-------- Extracted data --------
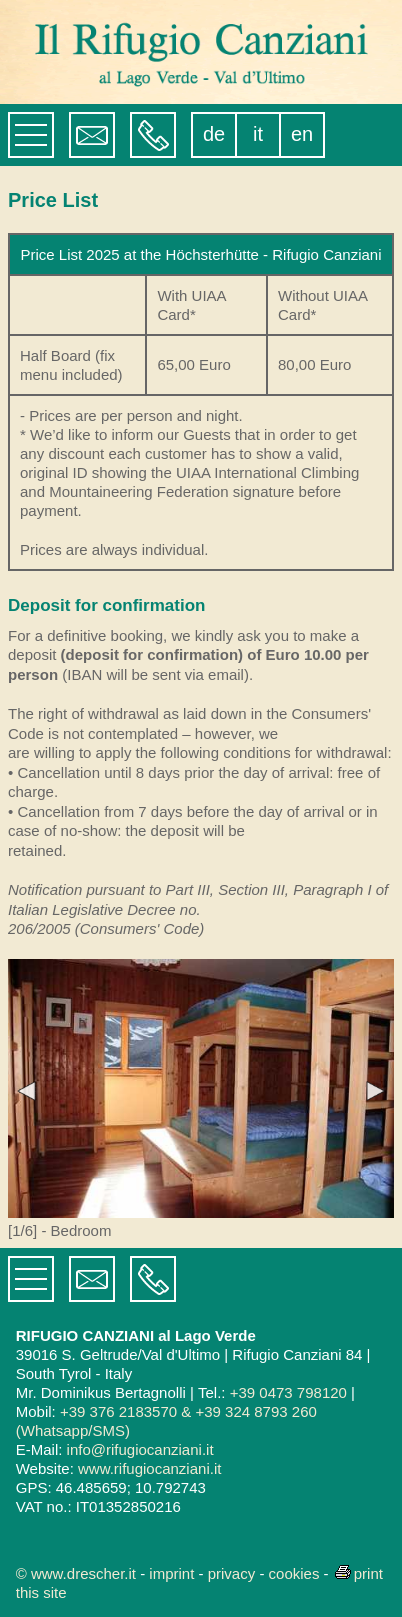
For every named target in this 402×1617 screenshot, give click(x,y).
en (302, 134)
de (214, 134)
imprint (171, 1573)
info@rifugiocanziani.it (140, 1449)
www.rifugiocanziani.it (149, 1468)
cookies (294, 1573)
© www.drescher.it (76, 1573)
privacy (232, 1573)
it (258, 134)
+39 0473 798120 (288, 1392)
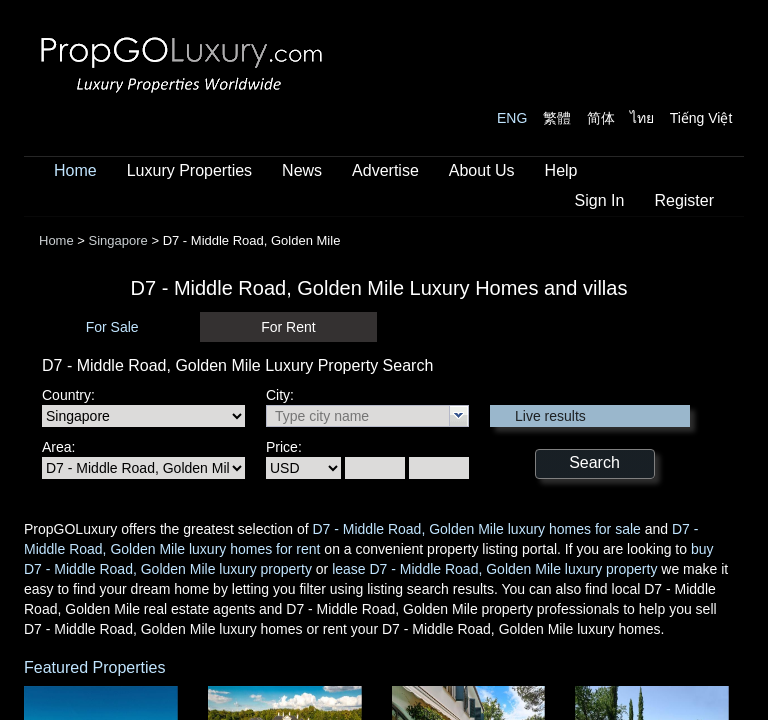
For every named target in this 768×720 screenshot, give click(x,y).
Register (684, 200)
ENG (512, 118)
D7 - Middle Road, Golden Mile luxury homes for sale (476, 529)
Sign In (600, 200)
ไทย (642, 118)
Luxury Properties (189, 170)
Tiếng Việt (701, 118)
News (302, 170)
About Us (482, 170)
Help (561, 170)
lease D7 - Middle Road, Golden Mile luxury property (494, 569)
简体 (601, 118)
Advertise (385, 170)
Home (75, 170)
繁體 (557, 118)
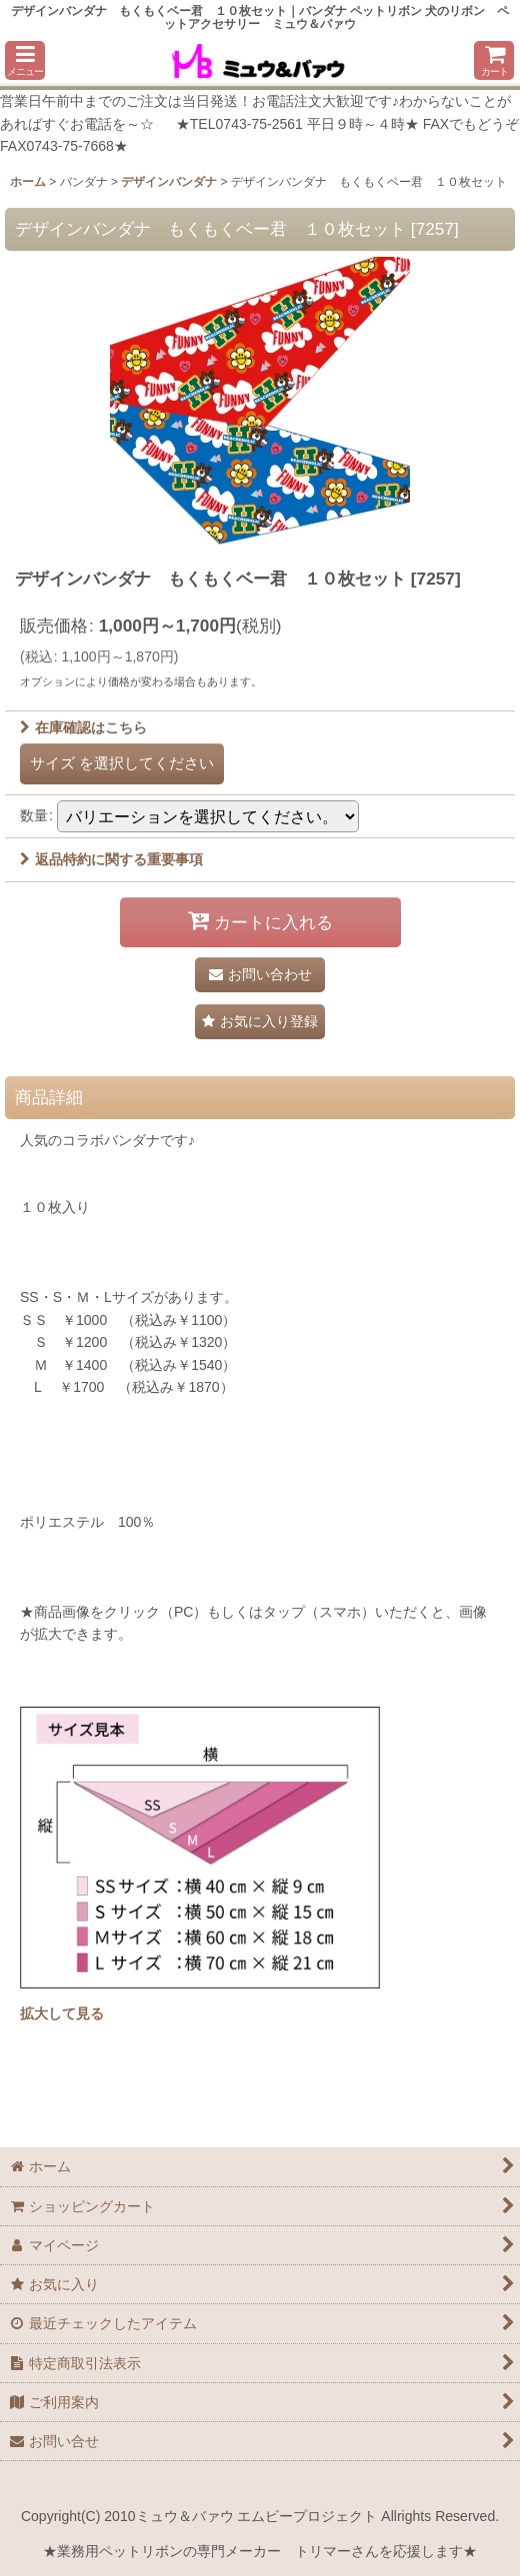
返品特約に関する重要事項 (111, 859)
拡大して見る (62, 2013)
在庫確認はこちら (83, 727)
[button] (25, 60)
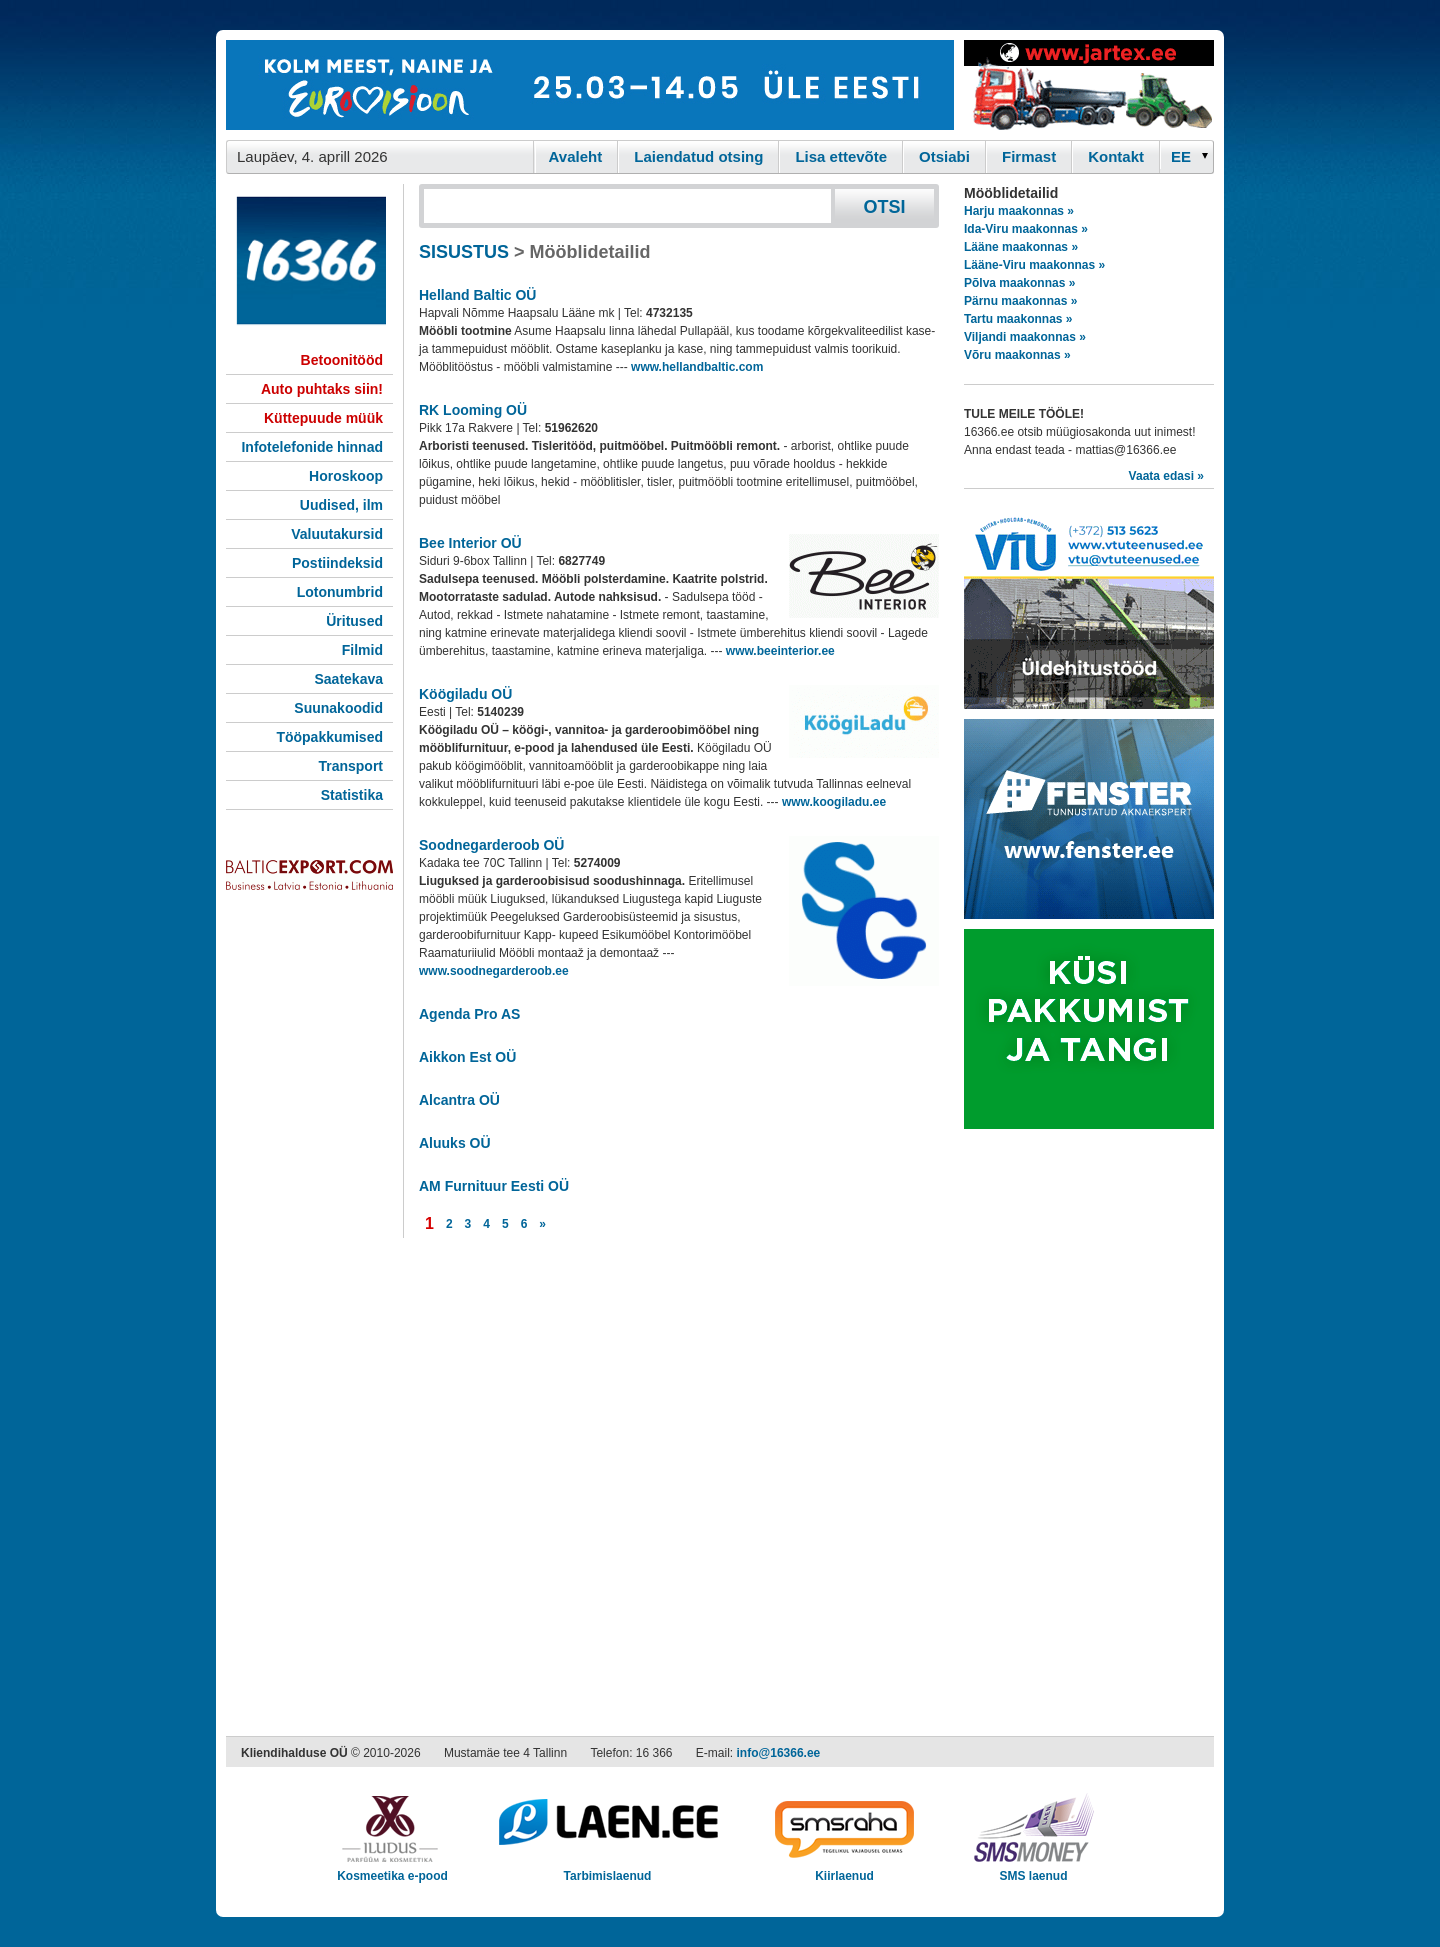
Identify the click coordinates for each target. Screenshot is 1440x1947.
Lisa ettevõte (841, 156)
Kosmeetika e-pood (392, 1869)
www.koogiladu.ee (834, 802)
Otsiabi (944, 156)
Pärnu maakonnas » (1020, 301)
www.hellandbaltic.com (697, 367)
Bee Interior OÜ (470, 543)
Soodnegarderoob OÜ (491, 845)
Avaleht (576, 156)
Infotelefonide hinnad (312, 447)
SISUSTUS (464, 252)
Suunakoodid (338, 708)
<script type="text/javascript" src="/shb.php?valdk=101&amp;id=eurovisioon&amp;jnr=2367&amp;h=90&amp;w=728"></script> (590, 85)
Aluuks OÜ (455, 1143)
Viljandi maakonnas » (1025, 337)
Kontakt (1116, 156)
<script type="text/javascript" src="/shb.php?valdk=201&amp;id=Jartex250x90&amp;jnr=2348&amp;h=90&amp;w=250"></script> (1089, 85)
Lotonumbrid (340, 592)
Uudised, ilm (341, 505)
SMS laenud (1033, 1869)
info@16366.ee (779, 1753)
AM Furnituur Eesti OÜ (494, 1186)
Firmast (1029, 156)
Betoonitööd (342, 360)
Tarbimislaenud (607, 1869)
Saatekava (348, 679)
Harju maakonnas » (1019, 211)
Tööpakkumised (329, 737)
--------
● Directions for this task
Go through the listing above and copy each line where the string "target" appears.

● Exercise solution
For every named target in this 402×1617 screenshot, give click(x,y).
For every named target in this 768×720 screenshot, give click(x,y).
Identify the click coordinates for each target. Screenshot is 1440x1947.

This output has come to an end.